The lights were on in the living room which opened off the hall, and the door
was open, but any conversation that might have been going on was silenced at
the sound of their approaching footsteps. Simon sauntered in ahead of Graner
and cast his blithe and genial glance over the three men who were already
there.
"Good evening, boys," he murmured amicably. "It's nice to see all your smiling
faces gathered together again."
Their faces were not smiling. There was something about their silent and
menacing immobility which reminded him of the first time he had seen them, and
the impression was heightened by the fact that they were grouped around the
table in the same way as before. They sat facing the door, with their faces
turned towards him, watching him like wild beasts crouched for a spring. One
of Palermo's evil-smelling cigars polluted the atmosphere, and his one open
eye was fixed on the Saint in a steady stare of venomous hatred. The scenic
effects on his face had been augmented by a blackened bruise that spread over
his chin beyond the edges of a piece of sticking plaster and a pair of
painfully swollen lips for which the Saint was not really to blame. Aliston
drooped opposite him, in his flabby way, with the pallor of anxiety making his
aristocratic countenance look like a milky mask. Between them sat Lauber, with
his heavy brows drawn down in a vicious scowl. He was the only one who moved
as the Saint came in. He put a hand inside the breast of his coat and brought
out a gun to level it across the table.
"Put 'em high," he said harshly.
Simon put them high. Aliston got up and undulated round the table to get
behind him. His hands slid over the Saint's pockets.

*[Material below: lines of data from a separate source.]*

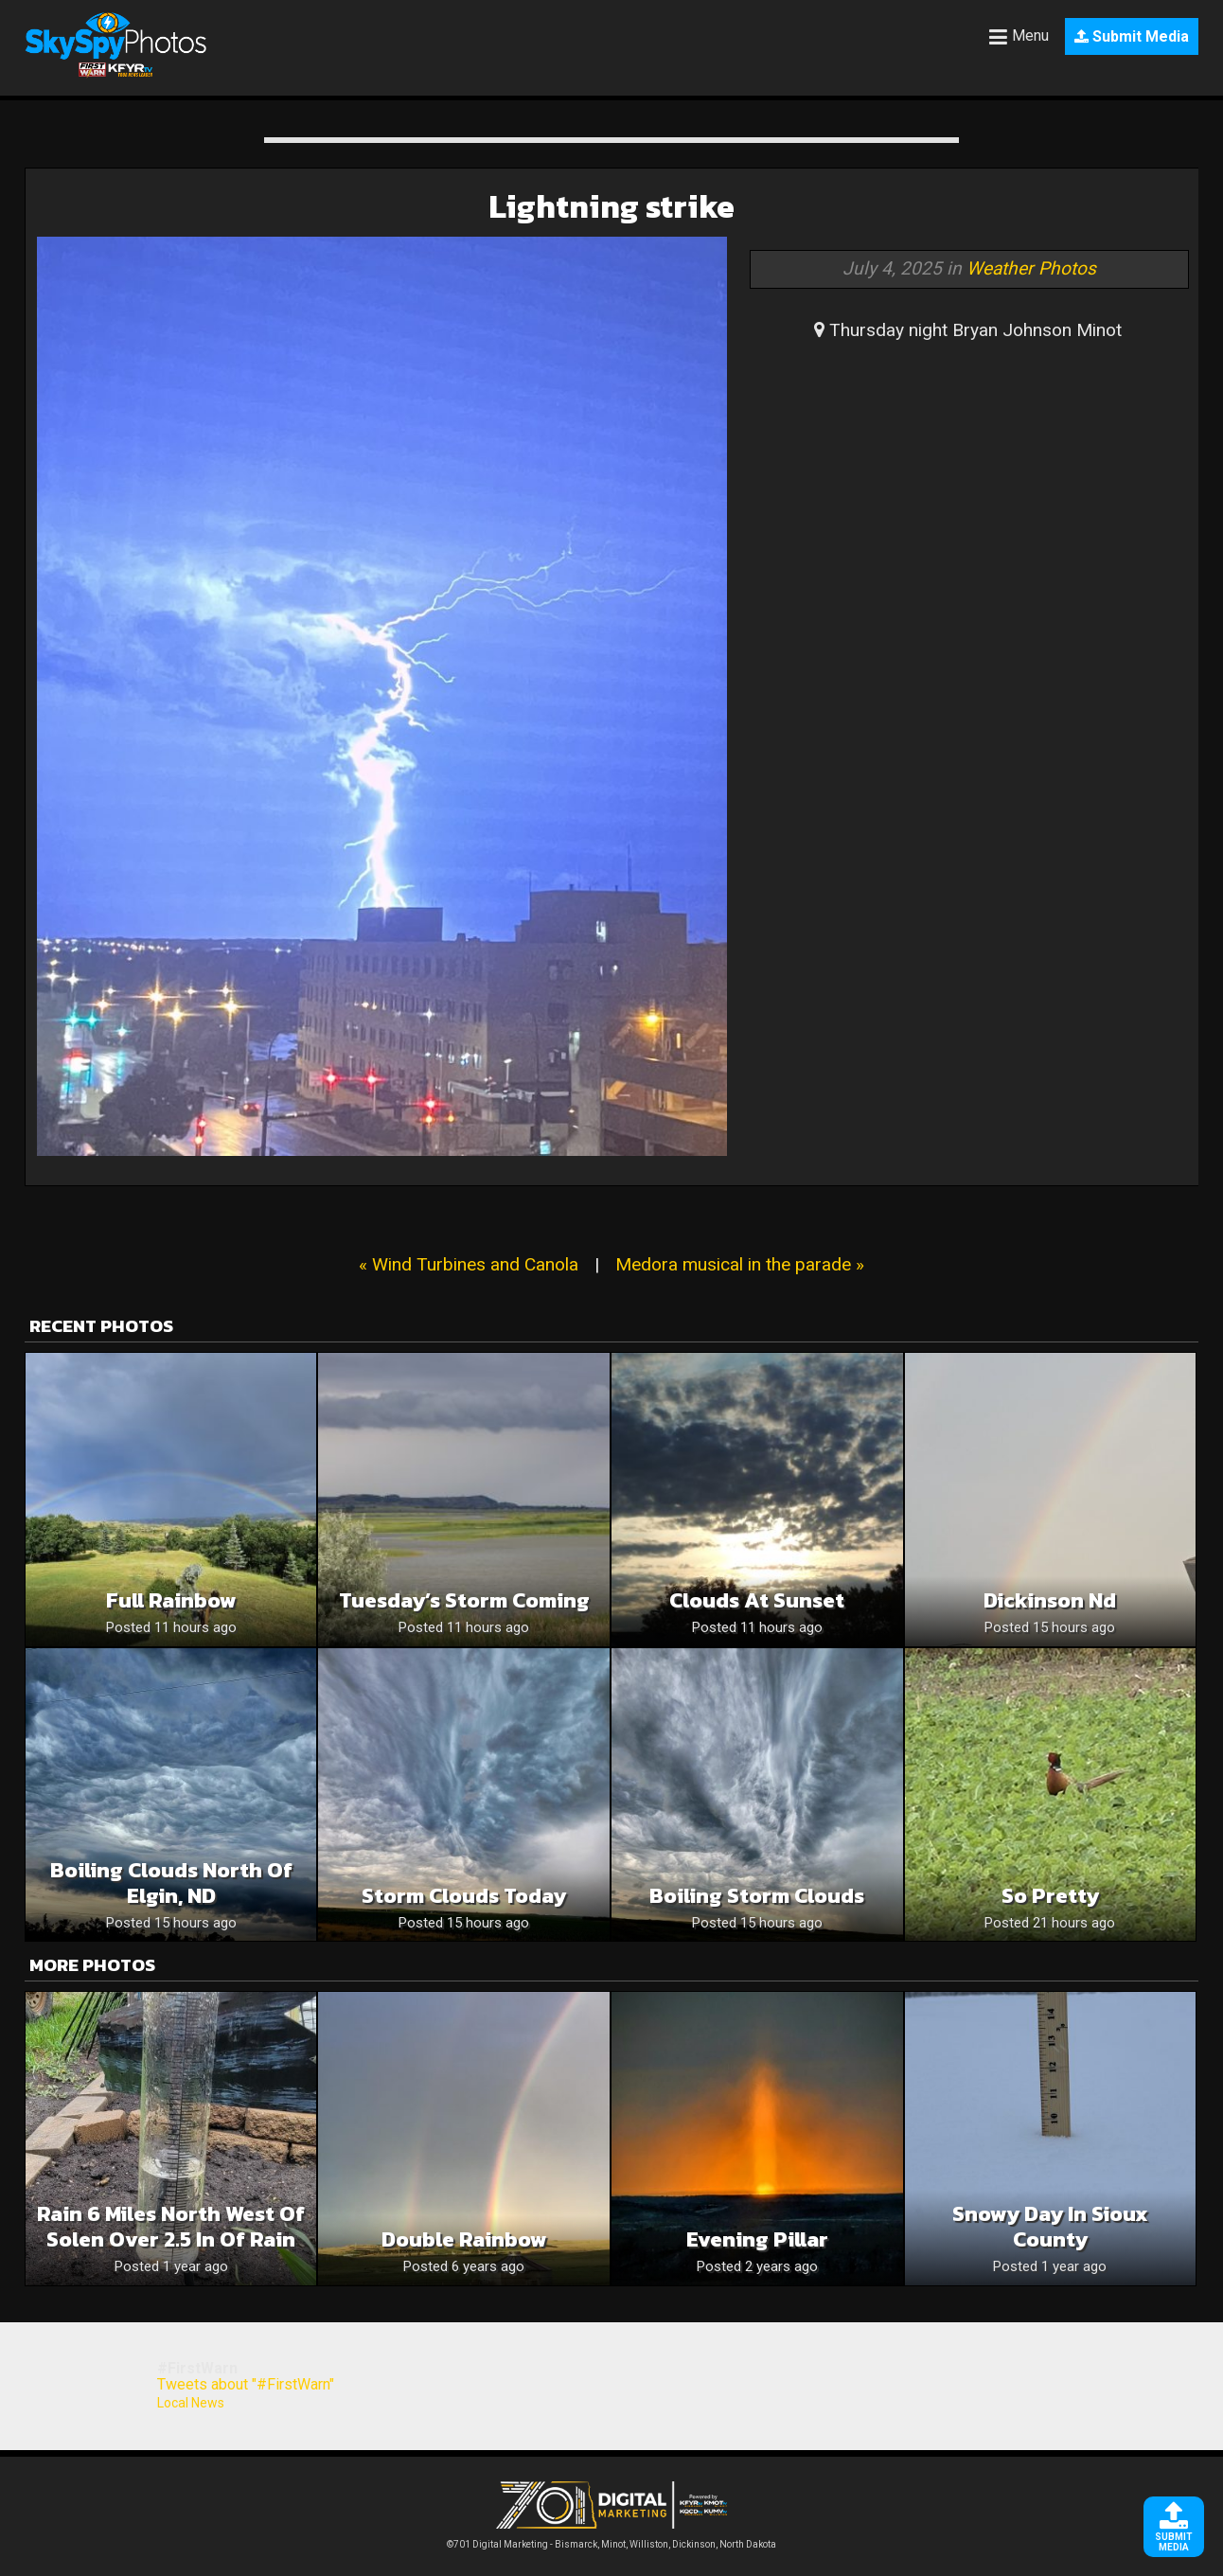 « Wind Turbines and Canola (468, 1264)
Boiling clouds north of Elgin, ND (171, 1883)
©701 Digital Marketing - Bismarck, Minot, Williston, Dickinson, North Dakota (611, 2539)
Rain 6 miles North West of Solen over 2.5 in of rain (171, 2226)
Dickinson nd (1050, 1600)
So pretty (1050, 1896)
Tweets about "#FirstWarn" (245, 2384)
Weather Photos (1031, 268)
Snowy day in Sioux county (1050, 2226)
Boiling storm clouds (756, 1896)
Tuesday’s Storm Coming (464, 1600)
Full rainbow (171, 1600)
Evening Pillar (757, 2239)
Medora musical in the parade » (739, 1264)
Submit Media (1131, 36)
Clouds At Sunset (756, 1600)
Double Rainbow (464, 2239)
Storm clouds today (464, 1896)
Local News (190, 2402) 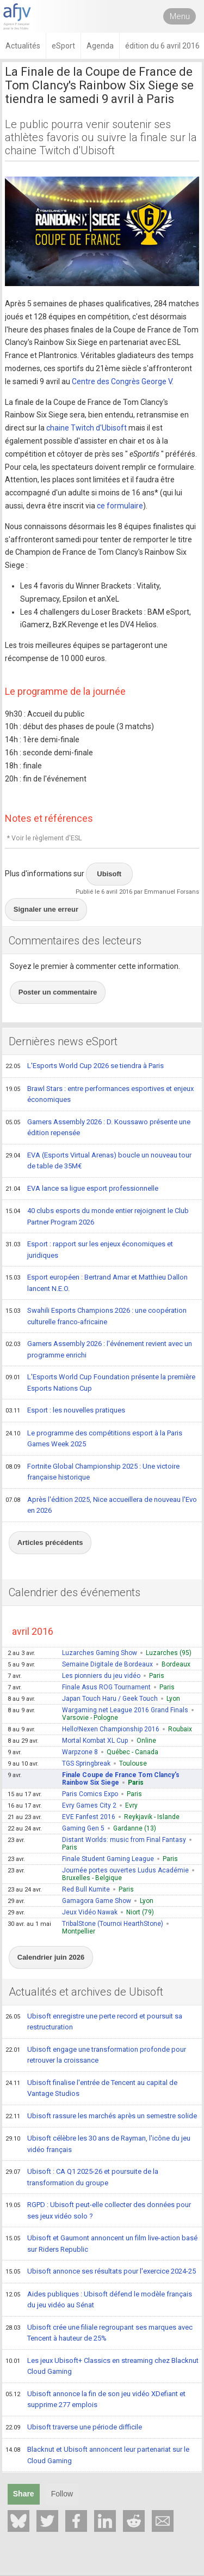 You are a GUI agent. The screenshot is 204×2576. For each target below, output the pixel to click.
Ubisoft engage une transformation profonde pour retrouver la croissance (95, 2055)
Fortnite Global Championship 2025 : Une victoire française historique (92, 1472)
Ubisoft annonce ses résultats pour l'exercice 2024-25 (100, 2271)
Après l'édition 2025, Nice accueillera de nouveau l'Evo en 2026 (101, 1505)
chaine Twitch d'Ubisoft (86, 427)
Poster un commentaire (57, 992)
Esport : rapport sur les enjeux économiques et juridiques (89, 1249)
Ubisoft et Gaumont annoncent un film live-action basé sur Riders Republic (101, 2243)
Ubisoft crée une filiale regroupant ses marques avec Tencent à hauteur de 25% (99, 2333)
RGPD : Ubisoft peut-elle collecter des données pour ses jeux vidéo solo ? (98, 2210)
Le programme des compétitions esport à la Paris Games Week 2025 (93, 1438)
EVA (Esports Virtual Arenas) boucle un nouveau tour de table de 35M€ (98, 1160)
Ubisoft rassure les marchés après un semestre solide (101, 2116)
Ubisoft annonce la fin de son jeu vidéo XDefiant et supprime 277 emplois (95, 2399)
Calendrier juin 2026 (51, 1957)
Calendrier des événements (74, 1592)
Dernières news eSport (63, 1041)
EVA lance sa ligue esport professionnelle (81, 1189)
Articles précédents (50, 1542)
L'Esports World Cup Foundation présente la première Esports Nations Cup (100, 1382)
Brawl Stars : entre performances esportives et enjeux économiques (99, 1094)
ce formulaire (120, 505)
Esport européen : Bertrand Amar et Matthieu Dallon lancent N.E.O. (96, 1282)
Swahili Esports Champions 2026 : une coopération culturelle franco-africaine (96, 1316)
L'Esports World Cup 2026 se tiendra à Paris (84, 1066)
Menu (180, 16)
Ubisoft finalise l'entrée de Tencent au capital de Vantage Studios (91, 2088)
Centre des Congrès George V (122, 381)
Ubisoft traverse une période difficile (73, 2427)
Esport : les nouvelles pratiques (65, 1410)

The Saint grinned at Graner with conspiratorial glee.
"Is this the way you always receive your guests, Reuben?" he drawled.
Graner's eyes gave back no answering gleam of sympathy.
"I am not receiving a guest, Mr Tombs," he said, and there was just something
about the way he said it that made the Saint's heart stop beating.
Graner might have been going to say something more, but whatever might have
been on the tip of his tongue was cut off by Aliston's sudden exclamation.
The Saint looked round, and his heart started off again. It started so
violently that his pulses raced.
Aliston was backing away from him, and he held an envelope in his hand. Simon
recognised it at the first glance. It was the belated letter which had been
handed to him at the hotel, which he had stuffed carelessly into his pocket
and completely forgotten under the pressure of the other things that were on
his mind. Aliston was gaping at it with dilated eyes, and his face had gone
even whiter. With an abrupt jerky movement he flung it on the table in front
of the others.
"Tombs!" he said hoarsely. "His name isn't Tombs! Look at that. His name's
Simon Templar. You know what that means, don't you? He's the Saint!"